The University of Chicago Graham School of Continuing Liberal and Professional Studies is one of eight professional schools of the University of Chicago. The Graham School's focus is on part-time and flexible programs of study.

The Graham School offers Master's degree programs, academic certificate programs, and a variety of credit and non-credit courses for graduate students at large, returning scholars, and adult learners. The Graham School manages the  Summer Session, a series of academic programs for high school students, visiting college students, and international students. It conducts lecture series and other programs throughout the year.

The school's administrative offices can be found on the University of Chicago's main campus in the Hyde Park neighborhood. Summer Session programs and some courses are also held on the main campus. The majority of courses are conducted at the University of Chicago Gleacher Center in downtown Chicago.

History

Founded alongside the University of Chicago in 1890, the University's continuing education division operated in similar fashion to the Chautauqua movement at Oxford and Cambridge, with instructors traveling by train to teach in surrounding communities. The continuing education branch was reformed in 1997 with a $10 million donation from William and Catherine Graham, upon which the name of the division was changed to the William B. and Catherine V. Graham School of General Studies. On July 1, 2011 the school updated its name to the University of Chicago Graham School of Continuing Liberal and Professional Studies.

Graduate Studies
The Graham School offers four Master's degrees and for-credit graduate-level courses through the Graduate Student-at-Large program:
 Master of Science in Analytics
 Master of Science in Biomedical Informatics
 Master of Liberal Arts
 Master of Science in Threat and Response Management
 Graduate Student-at-Large

The Graham School also offers graduate coursework without enrolling in a degree program through its Graduate Student-at-Large and Returning Scholar programs. Graduate students-at-large take University of Chicago graduate courses for grades and build a transferable record of study for matriculation into a degree program at the University of Chicago or elsewhere. Returning scholars audit University of Chicago courses, but are not graded for their work and do not build a transferable record of study.

Certificate Programs

Graham School certificate programs span a wide variety of topics from integrated marketing courses to liberal arts and humanities and are offered on a part-time basis. Upon completion of requirements, a certificate stating mastery of the given area is earned by the student. Because most courses are open-enrollment, students may take certificate courses without enrolling in a certificate program. These certificate programs fall under two broad categories: (1) Humanities, Arts, and Sciences and (2) Professional Programs.

Humanities Arts and Sciences provides intensive study on a specific, grounded in the tenets of a liberal arts education. The Basic Program of Liberal Education for Adults, modeled after the University of Chicago Common Core, exposes students to the Great Books of antiquity and the Socratic method of teaching and discussion.

The Humanities, Arts, and Sciences program offers certificates in the "Basic Program of Liberal Education for Adults."

Professional Programs are short, intensive seminars aimed at students in the workforce. They offer educational expansion opportunities in 11 areas relevant to the modern business world.  Upon completion of the required number of courses, a certificate showing the student's mastery of the particular skill set involved is awarded.

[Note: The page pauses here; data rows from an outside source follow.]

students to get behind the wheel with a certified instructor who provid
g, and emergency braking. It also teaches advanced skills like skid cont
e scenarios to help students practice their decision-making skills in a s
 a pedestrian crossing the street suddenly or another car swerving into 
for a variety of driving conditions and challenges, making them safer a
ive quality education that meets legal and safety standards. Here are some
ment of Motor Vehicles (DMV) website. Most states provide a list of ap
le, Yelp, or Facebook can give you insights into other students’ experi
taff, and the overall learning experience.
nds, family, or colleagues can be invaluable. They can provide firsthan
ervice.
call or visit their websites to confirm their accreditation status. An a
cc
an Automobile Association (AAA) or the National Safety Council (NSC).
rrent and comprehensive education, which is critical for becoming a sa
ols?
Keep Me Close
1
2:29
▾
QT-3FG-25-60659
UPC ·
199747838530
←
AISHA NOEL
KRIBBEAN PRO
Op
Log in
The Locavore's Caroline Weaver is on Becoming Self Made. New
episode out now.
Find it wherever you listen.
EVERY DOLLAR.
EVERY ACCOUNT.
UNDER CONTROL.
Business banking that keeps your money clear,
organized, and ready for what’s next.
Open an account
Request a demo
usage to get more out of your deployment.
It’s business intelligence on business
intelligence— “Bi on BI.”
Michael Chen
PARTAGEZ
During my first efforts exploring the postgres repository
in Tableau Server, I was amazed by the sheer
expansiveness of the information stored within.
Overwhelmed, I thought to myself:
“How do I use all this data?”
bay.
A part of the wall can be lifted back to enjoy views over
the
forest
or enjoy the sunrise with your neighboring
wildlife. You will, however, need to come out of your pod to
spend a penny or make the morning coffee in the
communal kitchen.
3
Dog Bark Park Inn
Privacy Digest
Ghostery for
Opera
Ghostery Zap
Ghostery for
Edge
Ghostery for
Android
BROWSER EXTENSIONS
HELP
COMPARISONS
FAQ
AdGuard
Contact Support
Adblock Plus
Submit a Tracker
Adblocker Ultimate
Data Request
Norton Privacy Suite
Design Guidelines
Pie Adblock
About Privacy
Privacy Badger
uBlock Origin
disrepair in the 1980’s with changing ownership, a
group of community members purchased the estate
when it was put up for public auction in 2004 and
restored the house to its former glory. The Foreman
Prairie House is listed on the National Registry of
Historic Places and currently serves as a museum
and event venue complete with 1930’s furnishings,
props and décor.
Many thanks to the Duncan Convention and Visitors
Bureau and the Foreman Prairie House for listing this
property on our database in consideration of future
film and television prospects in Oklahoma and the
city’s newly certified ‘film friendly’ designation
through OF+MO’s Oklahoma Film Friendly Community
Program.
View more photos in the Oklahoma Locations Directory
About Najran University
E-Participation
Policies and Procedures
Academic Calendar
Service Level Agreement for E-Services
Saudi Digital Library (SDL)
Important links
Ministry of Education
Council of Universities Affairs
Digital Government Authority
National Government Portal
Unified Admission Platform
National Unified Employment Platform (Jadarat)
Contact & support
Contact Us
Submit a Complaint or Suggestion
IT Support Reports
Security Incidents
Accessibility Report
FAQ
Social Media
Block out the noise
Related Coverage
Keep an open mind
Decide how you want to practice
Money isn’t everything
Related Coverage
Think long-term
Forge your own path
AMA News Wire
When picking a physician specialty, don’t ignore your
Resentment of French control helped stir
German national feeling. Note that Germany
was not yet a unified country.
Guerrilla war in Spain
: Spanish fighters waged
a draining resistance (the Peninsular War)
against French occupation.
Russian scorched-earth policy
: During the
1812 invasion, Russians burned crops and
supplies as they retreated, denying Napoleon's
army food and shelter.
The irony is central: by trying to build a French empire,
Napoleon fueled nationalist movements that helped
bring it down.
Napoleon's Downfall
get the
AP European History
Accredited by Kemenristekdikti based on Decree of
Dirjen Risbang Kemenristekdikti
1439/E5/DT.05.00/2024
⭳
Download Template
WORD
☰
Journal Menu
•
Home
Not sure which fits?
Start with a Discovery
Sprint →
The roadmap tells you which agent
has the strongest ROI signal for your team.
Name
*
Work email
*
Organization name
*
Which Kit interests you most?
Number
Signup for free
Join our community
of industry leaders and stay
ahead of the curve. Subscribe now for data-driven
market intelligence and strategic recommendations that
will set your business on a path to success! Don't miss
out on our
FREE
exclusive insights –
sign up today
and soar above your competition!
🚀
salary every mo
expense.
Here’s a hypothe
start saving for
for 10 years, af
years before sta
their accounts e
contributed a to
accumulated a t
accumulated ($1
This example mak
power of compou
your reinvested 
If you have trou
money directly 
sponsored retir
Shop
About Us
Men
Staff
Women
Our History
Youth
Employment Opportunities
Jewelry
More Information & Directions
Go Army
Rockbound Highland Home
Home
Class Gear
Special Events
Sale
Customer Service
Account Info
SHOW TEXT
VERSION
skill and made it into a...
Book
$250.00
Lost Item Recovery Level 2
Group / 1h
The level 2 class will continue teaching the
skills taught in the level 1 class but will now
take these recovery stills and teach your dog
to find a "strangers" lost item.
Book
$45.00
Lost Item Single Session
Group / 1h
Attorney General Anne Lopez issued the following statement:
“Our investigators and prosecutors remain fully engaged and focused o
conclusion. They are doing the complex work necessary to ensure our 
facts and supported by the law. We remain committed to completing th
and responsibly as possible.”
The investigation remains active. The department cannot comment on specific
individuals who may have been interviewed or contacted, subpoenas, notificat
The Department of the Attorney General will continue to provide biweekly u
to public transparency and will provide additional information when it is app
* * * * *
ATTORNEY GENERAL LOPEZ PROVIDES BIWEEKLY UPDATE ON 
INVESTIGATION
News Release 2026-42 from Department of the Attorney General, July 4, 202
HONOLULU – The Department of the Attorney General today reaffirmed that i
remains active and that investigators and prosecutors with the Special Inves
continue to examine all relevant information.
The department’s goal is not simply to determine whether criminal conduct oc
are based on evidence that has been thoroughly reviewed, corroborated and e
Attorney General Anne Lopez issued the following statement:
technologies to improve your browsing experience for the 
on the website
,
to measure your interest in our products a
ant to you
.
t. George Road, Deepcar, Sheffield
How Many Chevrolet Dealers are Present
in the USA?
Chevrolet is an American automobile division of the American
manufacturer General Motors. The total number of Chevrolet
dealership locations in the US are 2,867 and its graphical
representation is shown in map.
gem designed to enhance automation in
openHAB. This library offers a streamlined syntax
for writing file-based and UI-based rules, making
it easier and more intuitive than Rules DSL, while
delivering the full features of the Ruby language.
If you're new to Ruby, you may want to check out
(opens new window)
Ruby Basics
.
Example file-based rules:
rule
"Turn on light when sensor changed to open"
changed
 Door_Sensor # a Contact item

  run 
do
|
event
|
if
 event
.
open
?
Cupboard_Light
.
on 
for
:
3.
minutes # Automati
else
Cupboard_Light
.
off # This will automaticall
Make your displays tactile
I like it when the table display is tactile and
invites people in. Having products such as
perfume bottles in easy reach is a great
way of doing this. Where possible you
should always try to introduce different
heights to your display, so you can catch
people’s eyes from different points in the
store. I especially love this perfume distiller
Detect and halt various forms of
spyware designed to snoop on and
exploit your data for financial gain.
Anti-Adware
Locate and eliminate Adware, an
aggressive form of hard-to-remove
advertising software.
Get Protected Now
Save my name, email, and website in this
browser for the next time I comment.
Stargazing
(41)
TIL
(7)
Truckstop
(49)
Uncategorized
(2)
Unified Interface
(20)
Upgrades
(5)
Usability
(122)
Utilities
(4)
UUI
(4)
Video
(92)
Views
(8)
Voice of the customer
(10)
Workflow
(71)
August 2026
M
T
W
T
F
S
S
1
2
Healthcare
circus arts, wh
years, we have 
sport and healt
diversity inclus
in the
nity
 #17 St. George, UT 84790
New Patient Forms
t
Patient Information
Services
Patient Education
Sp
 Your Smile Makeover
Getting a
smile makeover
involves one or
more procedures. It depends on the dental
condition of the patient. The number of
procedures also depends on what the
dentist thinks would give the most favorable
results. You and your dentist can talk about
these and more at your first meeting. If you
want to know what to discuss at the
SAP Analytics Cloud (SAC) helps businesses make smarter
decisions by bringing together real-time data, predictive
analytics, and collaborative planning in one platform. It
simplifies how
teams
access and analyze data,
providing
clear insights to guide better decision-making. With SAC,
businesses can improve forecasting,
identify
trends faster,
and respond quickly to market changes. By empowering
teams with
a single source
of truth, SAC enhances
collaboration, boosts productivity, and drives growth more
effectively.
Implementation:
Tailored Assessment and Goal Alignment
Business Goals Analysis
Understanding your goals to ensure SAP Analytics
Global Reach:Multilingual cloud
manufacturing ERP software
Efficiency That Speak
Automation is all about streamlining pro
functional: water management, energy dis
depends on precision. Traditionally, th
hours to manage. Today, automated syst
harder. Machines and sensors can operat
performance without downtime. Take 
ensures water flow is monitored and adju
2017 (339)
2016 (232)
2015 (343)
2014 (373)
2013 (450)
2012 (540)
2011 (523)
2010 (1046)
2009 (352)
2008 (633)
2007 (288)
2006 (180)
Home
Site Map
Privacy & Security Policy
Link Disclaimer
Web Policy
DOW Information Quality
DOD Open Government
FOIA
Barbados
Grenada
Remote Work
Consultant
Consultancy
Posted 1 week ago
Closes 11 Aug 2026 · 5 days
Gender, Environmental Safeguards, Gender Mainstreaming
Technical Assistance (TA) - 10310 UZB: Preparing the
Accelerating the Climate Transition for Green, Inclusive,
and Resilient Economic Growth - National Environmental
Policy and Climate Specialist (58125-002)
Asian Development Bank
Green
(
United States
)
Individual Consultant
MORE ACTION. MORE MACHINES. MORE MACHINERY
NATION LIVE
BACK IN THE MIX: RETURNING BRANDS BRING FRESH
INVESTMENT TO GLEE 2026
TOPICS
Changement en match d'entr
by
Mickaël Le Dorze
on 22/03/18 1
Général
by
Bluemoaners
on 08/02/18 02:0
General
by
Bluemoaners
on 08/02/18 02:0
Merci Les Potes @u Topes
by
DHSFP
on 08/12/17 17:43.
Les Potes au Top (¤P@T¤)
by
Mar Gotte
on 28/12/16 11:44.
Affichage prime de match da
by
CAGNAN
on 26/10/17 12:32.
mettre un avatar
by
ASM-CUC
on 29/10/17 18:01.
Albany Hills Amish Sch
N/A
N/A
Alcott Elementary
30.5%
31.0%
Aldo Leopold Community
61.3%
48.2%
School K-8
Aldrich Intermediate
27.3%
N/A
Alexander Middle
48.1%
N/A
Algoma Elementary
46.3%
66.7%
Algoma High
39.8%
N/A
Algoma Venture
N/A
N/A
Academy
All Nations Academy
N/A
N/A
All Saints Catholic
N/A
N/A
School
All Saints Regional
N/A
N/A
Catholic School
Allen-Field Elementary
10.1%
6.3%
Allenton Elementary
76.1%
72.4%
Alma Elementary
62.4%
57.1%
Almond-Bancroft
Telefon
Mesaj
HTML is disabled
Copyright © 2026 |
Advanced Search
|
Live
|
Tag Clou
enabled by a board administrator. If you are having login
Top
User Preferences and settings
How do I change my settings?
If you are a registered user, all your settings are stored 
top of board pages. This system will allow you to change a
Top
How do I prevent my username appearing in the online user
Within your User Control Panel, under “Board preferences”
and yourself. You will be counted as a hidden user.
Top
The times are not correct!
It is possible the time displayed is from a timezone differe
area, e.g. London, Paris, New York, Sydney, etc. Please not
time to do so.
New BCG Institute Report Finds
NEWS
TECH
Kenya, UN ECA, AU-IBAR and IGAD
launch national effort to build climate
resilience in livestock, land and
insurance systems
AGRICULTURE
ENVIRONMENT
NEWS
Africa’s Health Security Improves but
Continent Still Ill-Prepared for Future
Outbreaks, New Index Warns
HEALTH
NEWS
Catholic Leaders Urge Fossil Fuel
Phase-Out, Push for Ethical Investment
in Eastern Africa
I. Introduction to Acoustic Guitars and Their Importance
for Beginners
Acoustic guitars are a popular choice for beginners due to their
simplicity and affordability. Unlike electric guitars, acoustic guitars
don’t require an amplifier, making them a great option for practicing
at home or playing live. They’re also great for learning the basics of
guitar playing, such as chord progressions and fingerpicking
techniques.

The Professional Program offers certificates in the following areas:

 Clinical Trials Management and Regulatory Compliance
 Conscious Leadership and Team Management
 Data Analytics for Business Professionals
 Digital Marketing and Integrated Communications

 Editing
 Financial Management and Decision-Making
 Medical Writing and Editing
Medical Physics
 Project Management

Non-credit Courses

The Graham School's non-credit offerings cover a wide variety of topics and are aimed at the college graduate who wishes to either expand their knowledge of a certain area or learn a marketable job skill.  Non-credit courses are offered in the following areas:

Basic Program of Liberal Education for Adults
Know Your Chicago
Museum Publishing Seminar
Open-to-All Courses in the Liberal Arts
 The Writer's Studio
 A Fortnight in Oxford

Courses in certificate programs may also be taken, without enrolling in the certificate program.

Urban Teacher Education Program
The Graham School operates the Urban Teacher Education Program (UTEP) for Chicago Public Schools teachers. UTEP is a five-year program; students first go through a two-year Master of Arts in Teaching and licensure program, then a three-year series of "post-graduation supports."

Summer Session
Summer Session is open to anyone who wishes to attend, though participants are divided by academic standing.  Courses run from the middle of June in four sessions that last anywhere from three to nine weeks. Students live in the University's Max Palevsky Residential Commons and are supervised by Residential Heads and student Resident Assistants.

Public Events
The Graham School offers multiple lecture series open to the public.